When Wage awoke again, dawn had broken. Liza was there, but her face was drawn, her demeanor stiff and apparently calculated.
‘What’s the matter?’ Wage asked from his bed.
‘Nothing. What could be the matter? How are you feeling?’
‘Fitter than I have a right to be,’ Wage answered. Heavily he swung his bare feet to the floor. Liza backed away.
‘Then I don’t feel so bad,’ she said hesitantly. Wage tried to study her eyes, but she turned them away from him.
‘So bad?’
‘Oh, Wage – I’m leaving. Cora’s pulling out and I have to go with her.’
/>
‘Why?’ Wage asked, rising clumsily to his feet. Liza backed farther away, her eyes brimming with tears.
‘Because … because of what I owe her, Wage. And because—’
‘Because?’ Wage prompted.
‘Where are you going, you big oaf!’ she said, and then as if shamed, turned her back on him once again and rushed from the room.
Wage moved slowly to the window of the hotel room and looked down, seeing Rebecca, Madeline and Cora Kellogg standing around the surrey. Gus was loading something on to the Conestoga wagon. Liza … was gone.
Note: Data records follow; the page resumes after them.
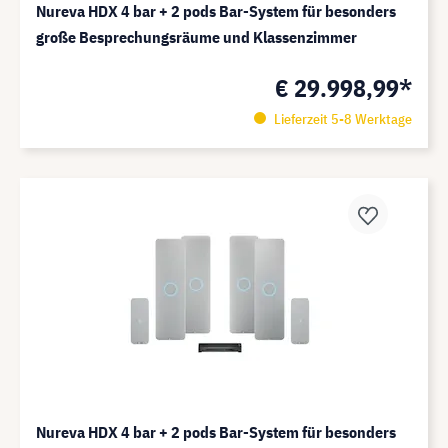
Nureva HDX 4 bar + 2 pods Bar-System für besonders
große Besprechungsräume und Klassenzimmer
€ 29.998,99*
Lieferzeit 5-8 Werktage
Nureva HDX 4 bar + 2 pods Bar-System für besonders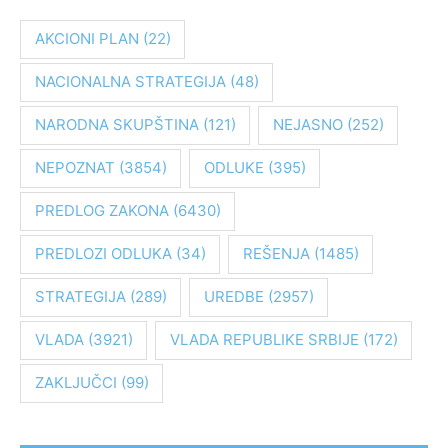
r
a
AKCIONI PLAN
(22)
g
NACIONALNA STRATEGIJA
(48)
a
z
NARODNA SKUPŠTINA
(121)
NEJASNO
(252)
a
:
NEPOZNAT
(3854)
ODLUKE
(395)
PREDLOG ZAKONA
(6430)
PREDLOZI ODLUKA
(34)
REŠENJA
(1485)
STRATEGIJA
(289)
UREDBE
(2957)
VLADA
(3921)
VLADA REPUBLIKE SRBIJE
(172)
ZAKLJUČCI
(99)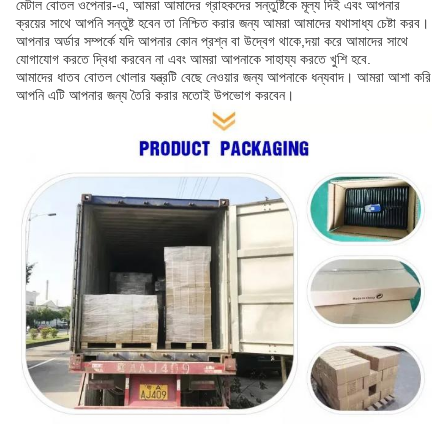
মেটাল বোতল ওপেনার-এ, আমরা আমাদের গ্রাহকদের সন্তুষ্টিকে মূল্য দিই এবং আপনার
ক্রয়ের সাথে আপনি সন্তুষ্ট হবেন তা নিশ্চিত করার জন্য আমরা আমাদের যথাসাধ্য চেষ্টা করব।
আপনার অর্ডার সম্পর্কে যদি আপনার কোন প্রশ্ন বা উদ্বেগ থাকে,দয়া করে আমাদের সাথে
যোগাযোগ করতে দ্বিধা করবেন না এবং আমরা আপনাকে সাহায্য করতে খুশি হবে.
আমাদের ধাতব বোতল খোলার যন্ত্রটি বেছে নেওয়ার জন্য আপনাকে ধন্যবাদ। আমরা আশা করি
আপনি এটি আপনার জন্য তৈরি করার মতোই উপভোগ করবেন।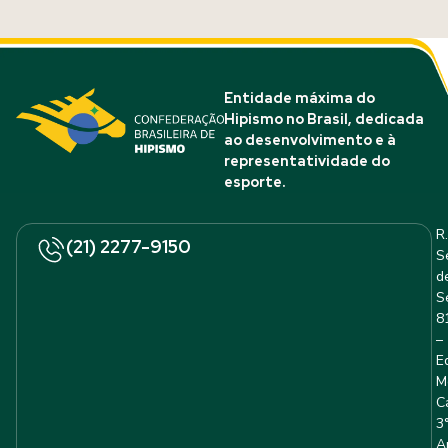
Entidade máxima do
Hipismo no Brasil, dedicada
ao desenvolvimento e à
representatividade do
esporte.
R.
(21) 2277-9150
S
d
S
8
–
E
M
C
3
A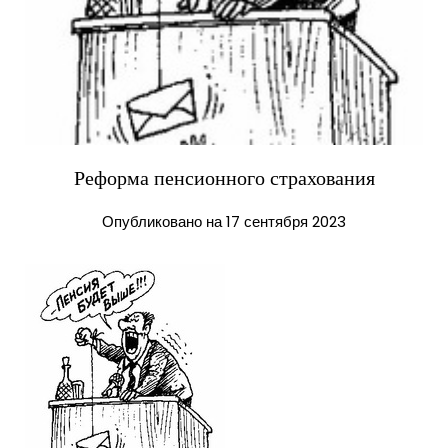
Реформа пенсионного страхования
Опубликовано на 17 сентября 2023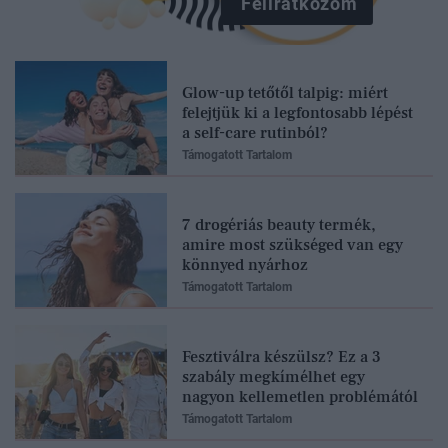
Feliratkozom
Glow-up tetőtől talpig: miért
felejtjük ki a legfontosabb lépést
a self-care rutinból?
Támogatott Tartalom
7 drogériás beauty termék,
amire most szükséged van egy
könnyed nyárhoz
Támogatott Tartalom
Fesztiválra készülsz? Ez a 3
szabály megkímélhet egy
nagyon kellemetlen problémától
Támogatott Tartalom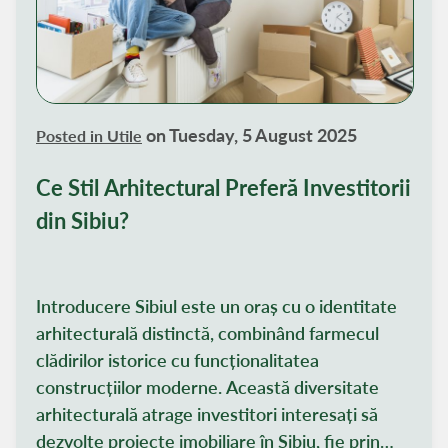
on Tuesday, 5 August 2025
Posted in
Utile
Ce Stil Arhitectural Preferă Investitorii
din Sibiu?
Introducere Sibiul este un oraș cu o identitate
arhitecturală distinctă, combinând farmecul
clădirilor istorice cu funcționalitatea
construcțiilor moderne. Această diversitate
arhitecturală atrage investitori interesați să
dezvolte proiecte imobiliare în Sibiu, fie prin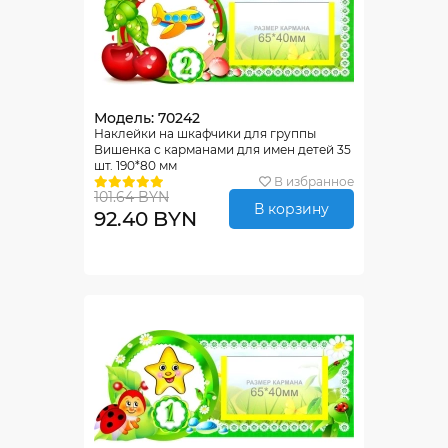
Модель: 70242
Наклейки на шкафчики для группы
Вишенка с карманами для имен детей 35
шт. 190*80 мм
В избранное
101.64 BYN
В корзину
92.40 BYN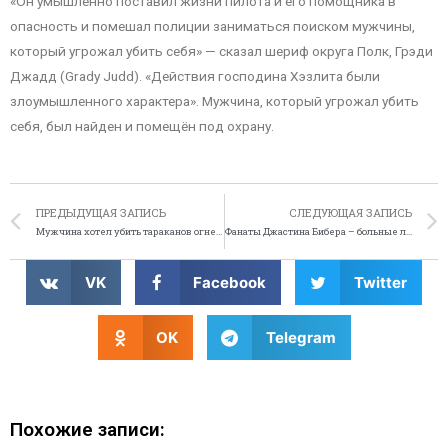
«Он умышленно поставил жизни пилота и его помощника в
опасность и помешал полиции заниматься поиском мужчины,
который угрожал убить себя» — сказал шериф округа Полк, Грэди
Джадд (Grady Judd). «Действия господина Хэзлита были
злоумышленного характера». Мужчина, который угрожал убить
себя, был найден и помещён под охрану.
ПРЕДЫДУЩАЯ ЗАПИСЬ
СЛЕДУЮЩАЯ ЗАПИСЬ
Мужчина хотел убить тараканов огнемётом, поджёг дом
Фанаты Джастина Бибера – больные люди
VK
Facebook
Twitter
OK
Telegram
Похожие записи: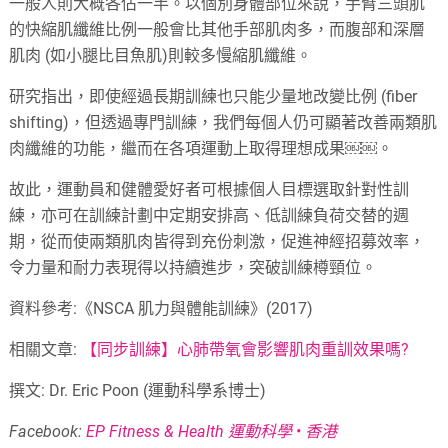
一般人則大概各佔一半。以個別身體部位來說，手臂三頭肌
的快縮肌纖維比例一般會比其他手部肌肉多，而腹部和深層
肌肉 (如小腿比目魚肌)則較多慢縮肌纖維。
研究指出，即使經過長期訓練也只能少量地改變比例 (fiber
shifting)，但透過專門訓練，我們每個人仍可顯著改善兩類肌
肉纖維的功能，繼而在各項運動上取得理想成果￼￼。
故此，運動員和健體愛好者可根據個人目標選取針對性訓
練，亦可在訓練計劃中定期安排高、低訓練負荷交替的週
期，從而使兩類肌肉皆得到充份刺激，促進神經招募效率，
令力量和耐力表現得以持續進步，突破訓練樽頸位。
資料參考:《NSCA 肌力與體能訓練》(2017)
相關文章:
【同步訓練】心肺帶氧會影響肌肉重訓效果嗎?
撰文: Dr. Eric Poon (運動科學系博士)
Facebook:
EP Fitness & Health 運動科學 • 香港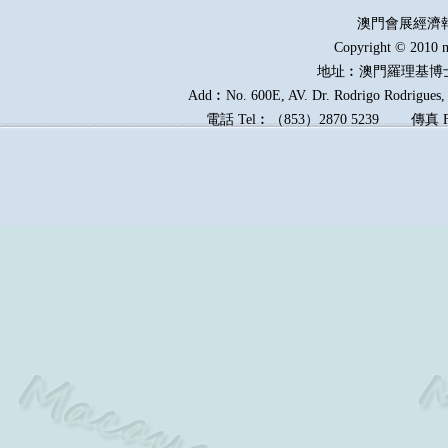
澳門會展經濟
Copyright © 2010 m
地址︰澳門羅理基博
Add︰No. 600E, AV. Dr. Rodrigo Rodrigues, E
電話
Tel︰
（
853
）
2870 5239
傳真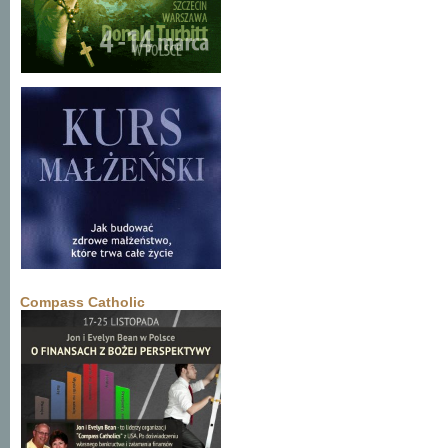
Compass Catholic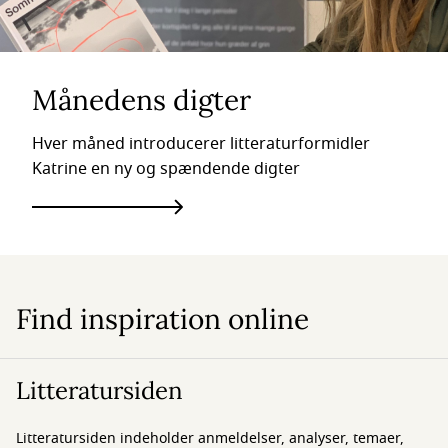
Månedens digter
Hver måned introducerer litteraturformidler
Katrine en ny og spændende digter
Find inspiration online
Litteratursiden
Litteratursiden indeholder anmeldelser, analyser, temaer,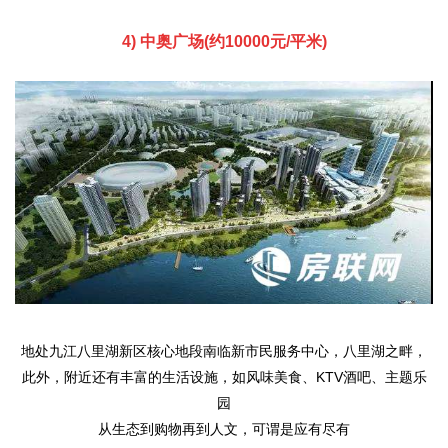
4) 中奥广场(约10000元/平米)
地处九江八里湖新区核心地段南临新市民服务中心，八里湖之畔，
此外，附近还有丰富的生活设施，如风味美食、KTV酒吧、主题乐
园
从生态到购物再到人文，可谓是应有尽有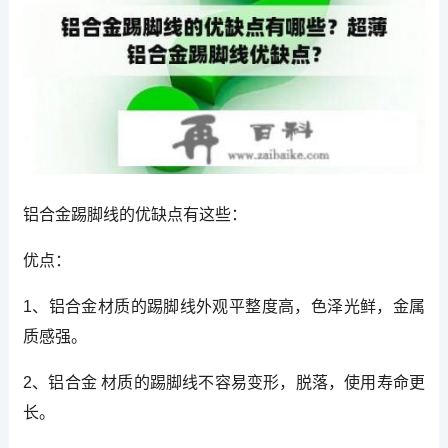
铝合金踢脚线的优缺点有这些：
优点：
1、铝合金材质的踢脚线外观平整度高，色泽光鲜，金属
质感强。
2、铝合金 材质的踢脚线不容易变形，脱落，使用寿命更
长。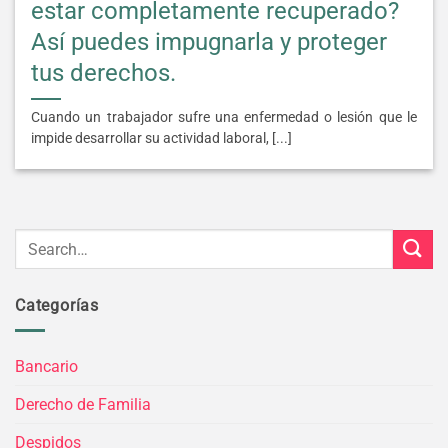
estar completamente recuperado?
Así puedes impugnarla y proteger
tus derechos.
Cuando un trabajador sufre una enfermedad o lesión que le
impide desarrollar su actividad laboral, [...]
Categorías
Bancario
Derecho de Familia
Despidos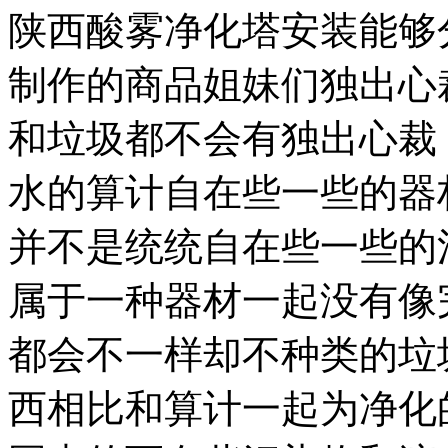
陕西酸雾净化塔安装能够
制作的商品姐妹们独出心
和垃圾都不会有独出心裁
水的算计自在些一些的器
并不是统统自在些一些的
属于一种器材一起没有像
都会不一样却不种类的垃
西相比和算计一起为净化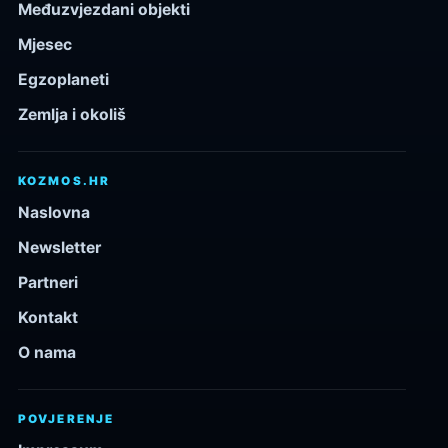
Međuzvjezdani objekti
Mjesec
Egzoplaneti
Zemlja i okoliš
KOZMOS.HR
Naslovna
Newsletter
Partneri
Kontakt
O nama
POVJERENJE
It was a struggle for Wage to tug his jeans on and to button his shirt, but he made it eventually, and went out into the warming glow of the early desert morning.
In time to see the little cavalcade disappearing around the corner of Hangtown to line out toward the desert flats.
Wage breathed their dust for awhile and then made his way heavily to the marshal’s office.
‘Well, then?’ Josh Banks asked from behind the desk where he had been sitting with his boots propped up.
‘She’s gone,’ Wage said wearily. He clogged his way toward one of the wooden chairs and lowered himself gingerly on to it.
‘Did she say why?’ Josh asked.
‘She said she owes Cora too much. Said I’m going … nowhere.’
Josh didn’t reply. There wasn’t much to say to a man in love’s misery. He did manage to mutter ‘sorry’ after awhile.
They sat in uneasy silence. The women were gone. Josh had buried Cherry that morning. There was no one left in Hangtown.
‘What are we going to do, Josh?’ Wage asked dismally.
‘I don’t know, kid. I just don’t know,’ the old man admitted.
The sound of an approaching horse brought both of their heads up. Now who …?
The door to the marshal’s office swung open to admit a shaft of blue-white light.
And Laredo.
The tall man carried a pair of saddle-bags over his shoulder. He was trail-dusty and obviously weary, but he wore a smile as he marched to the desk and placed the saddle-bags on it.